In the audience, behind panels of glass that allow the government to cut off sound in case classified information is inadvertently uttered, were two retired New York firefighters who were injured while responding to the Sept. 11 attacks, along with the relatives of other victims. The spectators were chosen by lottery to view the proceedings at the U.S. base in Cuba. Several said they were eager to see it move along.
"They are obviously guilty, I think they have already admitted it, and the trial should happen as quickly as possible," said Joe Torrillo, one of the two retired firefighters.
Mohammed has told the military that he was involved in a long list of terrorist plots, including the killing of Wall Street Journal reporter Daniel Pearl, and has said in court that he was proud of his role in the Sept. 11 plot. The men have not yet entered pleas and defense lawyers say the men were tortured in CIA custody.
In the start of what is scheduled to be five days of pretrial motions hearings, the defense questioned retired Navy Vice Admiral Bruce MacDonald, the Pentagon legal official who oversaw the military tribunals until his term expired in March, about rules he approved governing attorney-client interactions in the case.
Defense lawyers called MacDonald in part to challenge the rules, which they say interfere with their interactions with their clients, who are all held under ultra-secure conditions in a section of Guantanamo reserved for men deemed by the Pentagon to be "high-value detainees."

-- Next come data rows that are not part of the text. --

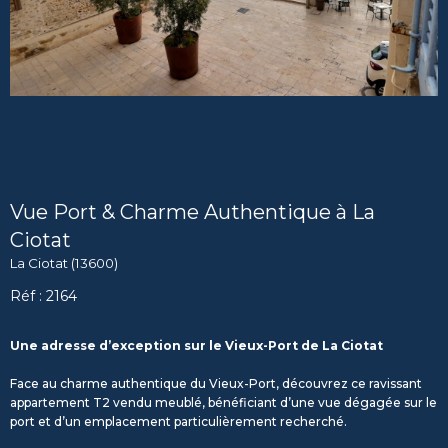
Vue Port & Charme Authentique à La
Ciotat
La Ciotat (13600)
Réf : 2164
Une adresse d’exception sur le Vieux-Port de La Ciotat
Face au charme authentique du Vieux-Port, découvrez ce ravissant
appartement T2 vendu meublé, bénéficiant d’une vue dégagée sur le
port et d’un emplacement particulièrement recherché.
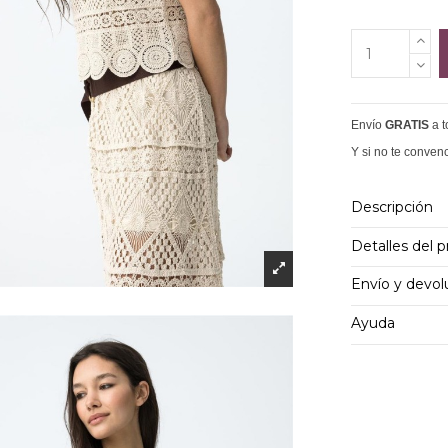
Envío
GRATIS
a 
Y si no te conven
Descripción
Detalles del 
Envío y devol
Ayuda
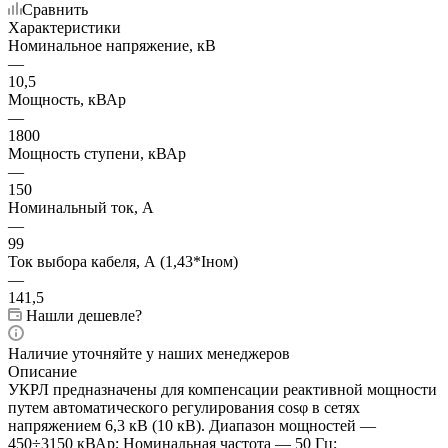
Сравнить
Характеристики
Номинальное напряжение, кВ
—
10,5
Мощность, кВАр
—
1800
Мощность ступени, кВАр
—
150
Номинальный ток, А
—
99
Ток выбора кабеля, А (1,43*Iном)
—
141,5
Нашли дешевле?
Наличие уточняйте у наших менеджеров
Описание
УКРЛ предназначены для компенсации реактивной мощности
путем автоматического регулирования cosφ в сетях
напряжением 6,3 кВ (10 кВ). Диапазон мощностей —
450÷3150 кВАр; Номинальная частота — 50 Гц;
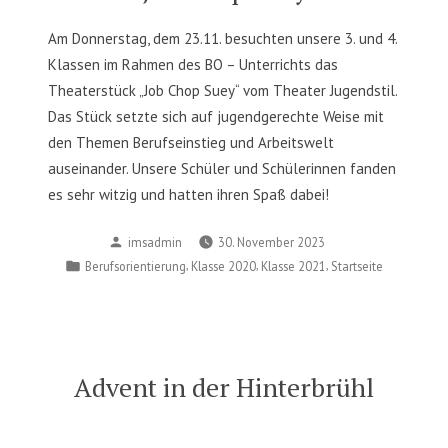
Am Donnerstag, dem 23.11. besuchten unsere 3. und 4.
Klassen im Rahmen des BO – Unterrichts das
Theaterstück „Job Chop Suey“ vom Theater Jugendstil.
Das Stück setzte sich auf jugendgerechte Weise mit
den Themen Berufseinstieg und Arbeitswelt
auseinander. Unsere Schüler und Schülerinnen fanden
es sehr witzig und hatten ihren Spaß dabei!
Posted
imsadmin
30. November 2023
by
Posted
,
,
,
Berufsorientierung
Klasse 2020
Klasse 2021
Startseite
in
Advent in der Hinterbrühl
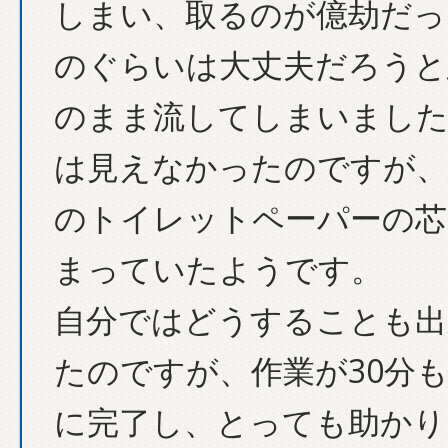
しまい、取るのが億劫だっ
のぐらいは大丈夫だろうと
のまま流してしまいました
は見えなかったのですが、
のトイレットペーパーの芯
まっていたようです。
自分ではどうすることも出
たのですが、作業が30分
に完了し、とっても助かり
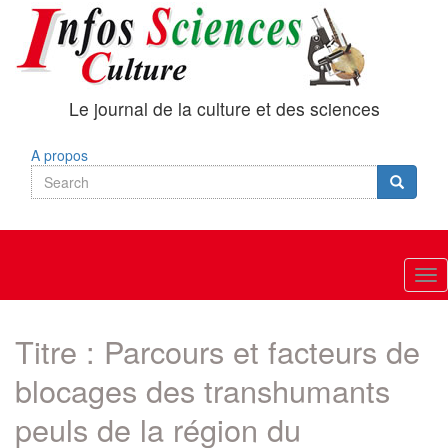
Skip
to
main
content
Le journal de la culture et des sciences
A propos
Search
Search
Search
Tog
nav
Titre : Parcours et facteurs de
blocages des transhumants
peuls de la région du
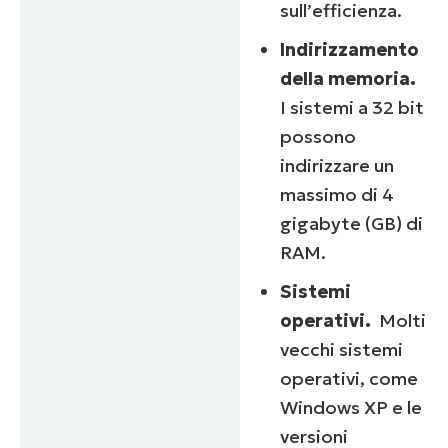
sull’efficienza.
Indirizzamento
della memoria.
I sistemi a 32 bit
possono
indirizzare un
massimo di 4
gigabyte (GB) di
RAM.
Sistemi
operativi.
Molti
vecchi sistemi
operativi, come
Windows XP e le
versioni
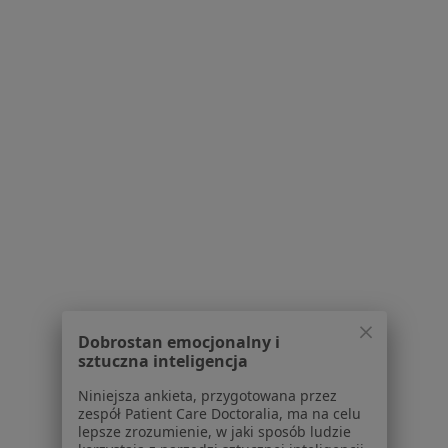
·
Pediatra, Lekarz wykonujący zabiegi medycyny estetycznej
Więcej
481 opinii
E-recepta
70 zł
Specjalista nie oferuje umawiania online pod tym adresem.
Poproś o wizytę
Dobrostan emocjonalny i
sztuczna inteligencja
Niniejsza ankieta, przygotowana przez
Bezpieczne płatności
zespół Patient Care Doctoralia, ma na celu
lepsze zrozumienie, w jaki sposób ludzie
dr n. med. Gabriela Klimkiewicz-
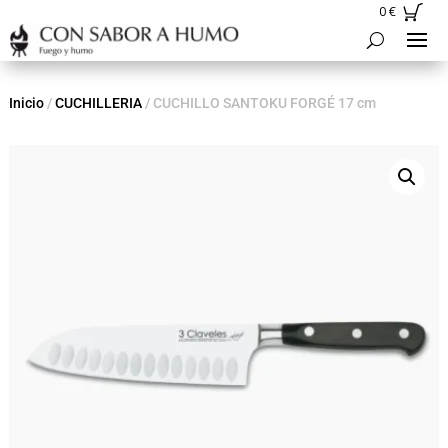
0
€
Inicio
/
CUCHILLERIA
/ CUCHILLO SANTOKU FORGÉ 17 cm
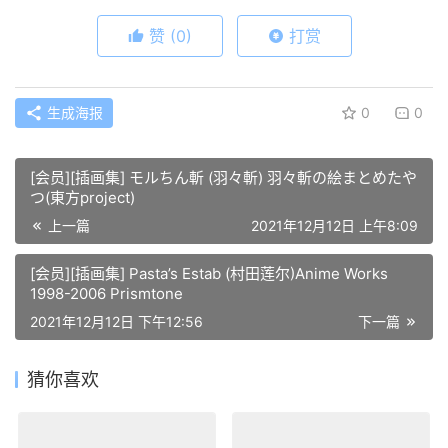
赞
(0)
打赏
生成海报
0
0
[会员][插画集] モルちん斬 (羽々斬) 羽々斬の絵まとめたや
つ(東方project)
上一篇
2021年12月12日 上午8:09
[会员][插画集] Pasta’s Estab (村田莲尔)Anime Works
1998-2006 Prismtone
2021年12月12日 下午12:56
下一篇
猜你喜欢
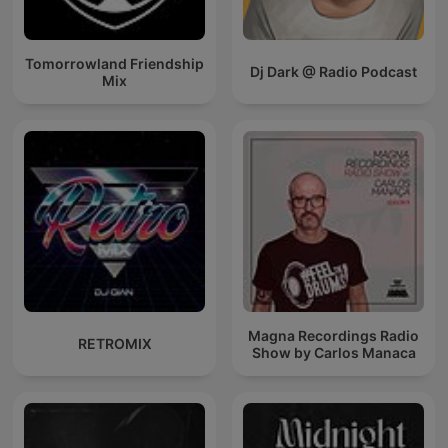
Tomorrowland Friendship
Dj Dark @ Radio Podcast
Mix
Magna Recordings Radio
RETROMIX
Show by Carlos Manaca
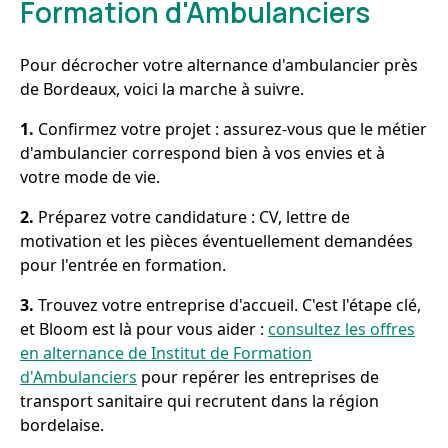
Formation d'Ambulanciers
Pour décrocher votre alternance d'ambulancier près
de Bordeaux, voici la marche à suivre.
1.
Confirmez votre projet : assurez-vous que le métier
d'ambulancier correspond bien à vos envies et à
votre mode de vie.
2.
Préparez votre candidature : CV, lettre de
motivation et les pièces éventuellement demandées
pour l'entrée en formation.
3.
Trouvez votre entreprise d'accueil. C'est l'étape clé,
et Bloom est là pour vous aider :
consultez les offres
en alternance de Institut de Formation
d'Ambulanciers
pour repérer les entreprises de
transport sanitaire qui recrutent dans la région
bordelaise.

The judge will be hearing motions this week on a long list of procedural motions including whether the defendants can be excluded from closed pretrial sessions that deal with classified material and whether the defense can gain access to confidential reports records of the International Committee of the Red Cross.
The government has asked for a trial in late 2014, though it's likely to be later.
Mohammed and his four co-defendants each face charges that include terrorism and nearly 3,000 counts of murder for their alleged roles planning and aiding the Sept. 11, 2001, terrorist attacks. They could get the death penalty if convicted.